Every time I close my eyes I see that little orange ball. I see his messy blonde hair and the sad eyes of a baby boy who has witnessed terror beyond belief. I read all the papers, listened to the news and tried to find some light in the darkness but all I saw was the sad eyes and the orange ball.

On that day the world briefly acknowledged one fact. The terrorist went out of their way to seek out Jews and kill them. The more cynical among us, will also claim that the boy makes great news. The press will write 'that even in depths of horror these terrorists released little Moshe'. They won’t write 'after they had beaten him, and shortly before they sentenced his parents to death'.

This is not another Mumbai / Islamic Terror article. This is about the light at the end of the tunnel.

I have a friend who lost a daughter to cancer when she was very young. With incredible strength he acknowledged that even though her life was very short she was a vibrant little girl who gave so much to the community, bringing people together through learning Torah and the chanting of Tehillim (Pslams)on her behalf. People united, returned to the fold and became connected through this little girl. Maybe that was her mission in life, to unify a fractured nation and to bring mutual respect and a common cause.

In their brief life little Moshe Holtzbergs parents achieved the same. And the light from the darkness of Mumbai is staggeringly bright almost blinding. The incredible work that Chabad do throughout the world, the selfless dedication, being torn from their land, from their birthplace and from their families to a far flung country on the off chance that a fellow Jew will have a roof, a safe haven, a hot meal, a familiar atmosphere and reminder of their own roots.

Their mission in life will be remembered as one of strength and self sacrifice, an inspiration to us all. A lesson in accepting your fellow Jew regardless, with no exceptions, no discrimination, black Jew, white Jew, Sephardi, Ashkenazi and secular or religious.
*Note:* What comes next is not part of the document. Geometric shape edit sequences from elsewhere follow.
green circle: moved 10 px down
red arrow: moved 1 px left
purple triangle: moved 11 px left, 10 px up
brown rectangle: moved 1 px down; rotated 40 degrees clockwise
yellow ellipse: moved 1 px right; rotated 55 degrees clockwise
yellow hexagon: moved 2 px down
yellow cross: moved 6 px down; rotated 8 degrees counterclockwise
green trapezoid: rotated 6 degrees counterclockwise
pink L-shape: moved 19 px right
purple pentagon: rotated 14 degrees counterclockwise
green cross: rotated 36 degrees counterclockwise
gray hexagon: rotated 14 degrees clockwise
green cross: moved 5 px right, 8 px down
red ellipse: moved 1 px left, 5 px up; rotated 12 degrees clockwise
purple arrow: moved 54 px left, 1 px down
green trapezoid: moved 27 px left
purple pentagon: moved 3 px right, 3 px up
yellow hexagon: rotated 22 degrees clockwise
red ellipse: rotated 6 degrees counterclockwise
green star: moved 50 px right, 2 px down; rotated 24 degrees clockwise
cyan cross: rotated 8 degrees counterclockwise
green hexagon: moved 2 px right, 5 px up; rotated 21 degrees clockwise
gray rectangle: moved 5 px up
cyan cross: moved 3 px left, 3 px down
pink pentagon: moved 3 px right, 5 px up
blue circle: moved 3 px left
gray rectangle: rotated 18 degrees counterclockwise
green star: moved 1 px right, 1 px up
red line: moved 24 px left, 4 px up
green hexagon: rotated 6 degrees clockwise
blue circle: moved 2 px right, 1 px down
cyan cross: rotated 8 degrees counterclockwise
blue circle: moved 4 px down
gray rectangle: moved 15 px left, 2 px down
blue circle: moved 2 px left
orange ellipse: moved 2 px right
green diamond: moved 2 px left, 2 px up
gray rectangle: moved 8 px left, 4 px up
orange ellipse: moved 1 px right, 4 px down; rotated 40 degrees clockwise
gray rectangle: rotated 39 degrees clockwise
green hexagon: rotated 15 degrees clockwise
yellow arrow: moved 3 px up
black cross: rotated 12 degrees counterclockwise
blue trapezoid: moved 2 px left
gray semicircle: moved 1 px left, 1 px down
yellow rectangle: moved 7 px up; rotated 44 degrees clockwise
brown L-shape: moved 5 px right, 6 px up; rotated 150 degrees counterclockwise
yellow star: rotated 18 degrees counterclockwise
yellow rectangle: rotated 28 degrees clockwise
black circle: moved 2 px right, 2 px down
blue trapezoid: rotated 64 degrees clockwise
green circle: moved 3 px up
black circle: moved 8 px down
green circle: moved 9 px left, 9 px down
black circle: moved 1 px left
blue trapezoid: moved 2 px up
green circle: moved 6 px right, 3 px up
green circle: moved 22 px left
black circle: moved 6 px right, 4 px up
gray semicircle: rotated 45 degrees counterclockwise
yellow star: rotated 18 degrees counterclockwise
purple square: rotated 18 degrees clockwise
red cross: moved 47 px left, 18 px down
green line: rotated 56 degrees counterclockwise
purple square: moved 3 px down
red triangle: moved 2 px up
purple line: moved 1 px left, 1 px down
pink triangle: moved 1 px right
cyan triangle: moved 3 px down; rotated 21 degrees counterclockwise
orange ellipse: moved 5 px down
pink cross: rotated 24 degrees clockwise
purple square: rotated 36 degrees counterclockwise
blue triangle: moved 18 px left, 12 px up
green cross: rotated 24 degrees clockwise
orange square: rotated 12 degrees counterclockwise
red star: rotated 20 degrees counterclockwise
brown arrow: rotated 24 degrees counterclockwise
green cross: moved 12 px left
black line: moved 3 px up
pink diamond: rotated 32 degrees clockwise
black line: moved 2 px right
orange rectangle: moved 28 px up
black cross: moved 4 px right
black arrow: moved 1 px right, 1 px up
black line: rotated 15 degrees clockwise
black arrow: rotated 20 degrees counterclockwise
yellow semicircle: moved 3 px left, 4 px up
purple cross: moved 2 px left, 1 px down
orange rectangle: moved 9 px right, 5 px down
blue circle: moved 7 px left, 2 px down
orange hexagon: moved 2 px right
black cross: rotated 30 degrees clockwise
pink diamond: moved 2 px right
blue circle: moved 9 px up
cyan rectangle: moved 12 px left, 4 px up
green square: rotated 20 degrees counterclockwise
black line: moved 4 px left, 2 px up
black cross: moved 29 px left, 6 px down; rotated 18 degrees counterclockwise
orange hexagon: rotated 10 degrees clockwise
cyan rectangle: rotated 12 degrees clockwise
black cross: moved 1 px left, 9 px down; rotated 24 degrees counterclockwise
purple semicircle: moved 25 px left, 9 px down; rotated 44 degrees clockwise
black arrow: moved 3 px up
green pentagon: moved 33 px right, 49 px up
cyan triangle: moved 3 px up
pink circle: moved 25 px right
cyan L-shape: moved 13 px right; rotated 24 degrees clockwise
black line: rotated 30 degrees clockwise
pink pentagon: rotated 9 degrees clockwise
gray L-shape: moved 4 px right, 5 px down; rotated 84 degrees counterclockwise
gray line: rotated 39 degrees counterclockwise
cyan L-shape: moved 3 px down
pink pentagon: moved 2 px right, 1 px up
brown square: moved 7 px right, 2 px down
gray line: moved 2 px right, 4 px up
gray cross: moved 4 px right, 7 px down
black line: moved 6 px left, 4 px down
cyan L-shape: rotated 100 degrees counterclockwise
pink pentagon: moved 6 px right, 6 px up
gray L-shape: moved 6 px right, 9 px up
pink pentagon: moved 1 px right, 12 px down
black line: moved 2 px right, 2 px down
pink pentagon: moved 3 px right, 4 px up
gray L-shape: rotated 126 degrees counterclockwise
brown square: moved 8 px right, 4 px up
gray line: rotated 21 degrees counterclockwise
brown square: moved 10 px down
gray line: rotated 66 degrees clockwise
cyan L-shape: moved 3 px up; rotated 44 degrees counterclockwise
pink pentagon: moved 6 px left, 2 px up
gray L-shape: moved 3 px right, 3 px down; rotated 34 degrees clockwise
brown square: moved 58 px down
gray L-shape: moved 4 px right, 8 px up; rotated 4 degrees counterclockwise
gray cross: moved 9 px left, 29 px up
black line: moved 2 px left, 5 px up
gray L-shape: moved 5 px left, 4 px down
The light will shine brighter because of a little Jewish family the other side of the world showed so much love and devotion and we are all the better for it. Their loss together with their fellow Jews was tragic, horrific, and unbearably sad but their legacy will remain in hearts and souls lighting the dark days we live in.

And who knows maybe little Moshe, with his orange ball, will see his peoples suffering and like his namesake, rise to challenge, as his parents did, leading our nation into an age devoid of the evils we face today. As the prophet Zachariah says ‘And the LORD said unto Satan: 'The LORD rebuke thee, O Satan, yea, the LORD that hath chosen Jerusalem rebuke thee; is not this man a brand plucked out of the fire?'

We mourn your parents Moshe, but we celebrate their legacy and wish you a life of happiness, health and to walk in their footsteps lighting the way for your people.